First, Skype.  Apparently, Microsoft fixed an issue with Skype accounts being vulnerable to hijacking.  It only took them three (3) months to address the issue...

https://isc.sans.edu/diary/Skype+account+hijack+vulnerability+fixed/14512

http://countermeasures.trendmicro.eu/skype-vulnerability/

Next, there's been another password disclosure breach, this time affecting Adobe and connectusers.com users.  The compromise occurred via a SQL injection attack.

https://isc.sans.edu/diary.html?storyid=14515

http://arstechnica.com/security/2012/11/adobe-breach-reportedly-spills-easy-to-crack-password-hashes/ 


Note (LONG):

I posted the notifications on Facebook, as my friends and family use Skype.  I'm going to throw this out there right now:  I hate OSS zealots.  I had an acquaintance stir up some crap about "why are you using Skype", "why are you using Windows", "why are you giving the corporations your money/data".

Life is SHORT.  That goes for everyone, including the zealots.  I'm a fan of open source software, but I don't live the life of "down with M$".  Microsoft has a place in my life.  I game...a LOT.  I play the types of games that don't do well within virtual environments...there are no Linux equivalents of these games.  As well, complicated software that is difficult to keep running properly in Windows tends to be even more cumbersome on *nix.  

I know how to administer *nix and know it's strong points as well as weak points.  I know *nix very well.  I've never solely administered *nix for a living (I'm multi-disciplined), but I know it well enough to where I've been running *nix servers remotely without issue for YEARS.  I also tend to focus on security hardening on my *nix machines, moreso than the average *nix administrator (I'm a security consultant by trade).  So I know what I'm doing...I'm seasoned enough to know what to do and what not to do.

Now, I love *nix.  But there are different types of such love.  I love it but I also love gaming.  *nix won't do what I desire when it comes to the types of games I play, so in that regard it fails me.  You don't have to agree or disagree, because it won't matter what you think when it comes to *ME* and my computing usage.

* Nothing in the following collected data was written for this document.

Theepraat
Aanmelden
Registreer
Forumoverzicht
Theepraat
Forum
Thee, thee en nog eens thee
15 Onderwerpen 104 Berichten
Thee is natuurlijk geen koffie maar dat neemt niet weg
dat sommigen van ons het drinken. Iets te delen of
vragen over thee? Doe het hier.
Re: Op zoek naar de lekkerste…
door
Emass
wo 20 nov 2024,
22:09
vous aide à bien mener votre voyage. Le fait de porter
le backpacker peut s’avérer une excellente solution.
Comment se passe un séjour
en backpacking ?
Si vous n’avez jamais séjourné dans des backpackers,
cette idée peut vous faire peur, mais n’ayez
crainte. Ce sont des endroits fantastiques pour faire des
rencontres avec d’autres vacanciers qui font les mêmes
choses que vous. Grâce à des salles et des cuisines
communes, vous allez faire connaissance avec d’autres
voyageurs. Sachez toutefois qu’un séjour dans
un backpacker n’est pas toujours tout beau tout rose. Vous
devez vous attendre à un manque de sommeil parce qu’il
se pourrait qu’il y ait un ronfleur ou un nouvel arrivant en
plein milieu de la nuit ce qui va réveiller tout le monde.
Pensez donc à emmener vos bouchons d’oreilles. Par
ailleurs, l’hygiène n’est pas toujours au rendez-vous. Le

As well, *nix can be high maintenance, depending on what's broken and your experience level.  I've told several of my relatives that have an interest in trying different operating systems that Linux could give them some freedom.  If they try it and find that it's not for them, I'm not going to continue pushing it down their throats.  That's not me.  I don't try to convince people (but I might nudge them if they're showing a serious interest)...that's the job of the product.  Also, the person doing the trying has to be open-minded and willing to learn new things.  I can help with that but I'm already pinged constantly, since most people think I'm a general tech support guy that they can call/e-mail at any time...I'm not going to administer their box for them. If you don't have the drive to help yourself a little and be willing to learn, *nix is NOT for you.

And, sometimes I just want stuff to work when I install it...without me fiddling with config files.  Remember, I've been working as a consultant the last 10 years in sometimes grueling or archaic work environments.  I do  NOT want to come home to the same crap.

Yes, I love smartphones.  Yes, I love Mac systems.  Yes, I'm OK with using Windows 7. 

This smacks of socialism (pushing people to adopt your version of the greater good...sharing everything, having extreme hate for commercialism).  Maybe I'm generalizing, but this is not the first time I've had someone berate me or try to push me to not use MS/this product/that company...like there's some code I'm supposed to be following as a *nix user.  For those that have issues with *nix guys using "M$" software, are you really going to bust a blood vessel worrying about what I'm using on *MY* LAN?

Lastly, regarding the "corporations are bad and will share your data as well as backdoor all apps and even the OS".  Bullshit.  Believe that crap if you want.  While I won't willingly give out my private data, I'm not going to live like an Amish person.  I won't live like I'm in a cave.  I'll lock down my data as much as I can, but I will not believe that all corporations are bad.  If you believe that, I guess you keep your life savings in your mattress....good for you if you do, but that's not me.